A WOLF, once upon a time, caught a fox. It happened one day that they were both going through the forest, and the wolf said to his companion: “Get me some food, or I will eat you up.”
The fox replied: “I know a farmyard where there are a couple of young lambs, which, if you wish, we will fetch.”
This proposal pleased the wolf, so they went, and the fox, stealing first one of the lambs, brought it to the wolf, and then ran away. The wolf devoured it quickly, but was not contented, and went to fetch the other lamb by himself, but he did it so awkwardly that he aroused the attention of the mother, who began to cry and bleat loudly, so that the peasants ran up. There they found the wolf, and beat him so unmercifully that he ran, howling and limping, to the fox, and said: “You have led me to a nice place, for, when I went to fetch the other lamb, the peasants came and beat me terribly!”
“Why are you such a glutton, then?” asked the fox.
The next day they went again into the fields, and the covetous wolf said to the fox: “Get me something to eat now, or I will devour you!”
The fox said he knew a country house where the cook was going that evening to make some pancakes, and thither they went. When they arrived, the fox sneaked and crept around round the house, until he at last discovered where the dish was standing, out of which he stole six pancakes, and took them to the wolf, saying, “There is something for you to eat!” and then ran away. The wolf dispatched these in a minute or two, and, wishing to taste some more, he went and seized the dish, but took it away so hurriedly that it broke in pieces. The noise of its fall brought out the woman, who, as soon as she saw the wolf, called her people, who, hastening up, beat him with such a good will that he ran home to the fox, howling, with two lame legs! “What a horrid place you have drawn me into now,” cried he; “the peasants have caught me, and dressed my skin finely!”
“Why, then, are you such a glutton?” said the fox.
When they went out again the third day, the wolf limping along with weariness, he said to the fox: “Get me something to eat now, or I will devour you!”
The fox said he knew a man who had just killed a pig, and salted the meat down in a cask in his cellar, and that they could get at it.
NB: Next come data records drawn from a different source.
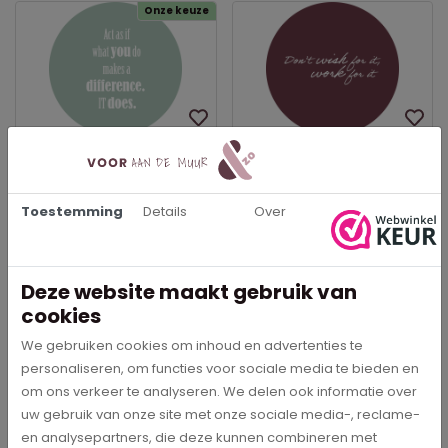
Onze keuze
Act as if what you do
Don't wish for it, work for
makes a difference. It
it - Muurcirkel
does. - Muurcirkel
Toestemming
Details
Over
€ 29,95
€ 29,95
In meerdere opties leverbaar
In meerdere opties leverbaar
Bestel direct
Bestel direct
Deze website maakt gebruik van
cookies
We gebruiken cookies om inhoud en advertenties te
personaliseren, om functies voor sociale media te bieden en
om ons verkeer te analyseren. We delen ook informatie over
uw gebruik van onze site met onze sociale media-, reclame-
Beschrijving
en analysepartners, die deze kunnen combineren met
The wolf replied that he would go with him on condition that he helped him if he could not escape. “Oh, of course I will, on mine own account!” said the fox, and showed him the tricks and ways by which they could get into the cellar. When they went in there was meat in abundance, and the wolf was enraptured at the sight. The fox, too, had a taste, but kept looking round while eating, and ran frequently to the hole by which they had entered, to see if his body would slip through it easily. Presently the wolf asked: “Why are you running about so, you fox, jumping in and out?” “I want to see if any one is coming,” replied the fox cunningly; “but mind you do not eat too much!”
The wolf said he would not leave till the cask was quite empty; and meanwhile the peasant, who had heard the noise made by the fox, entered the cellar. The fox, as soon as he saw him, made a spring, and was through the hole in a jiffy; and the wolf tried to follow his example, but he had eaten so much that his body was too big for the opening, and he stuck fast. Then came the peasant with a cudgel, and beat him sorely; but the fox leaped away into the forest, very glad to get rid of the old glutton.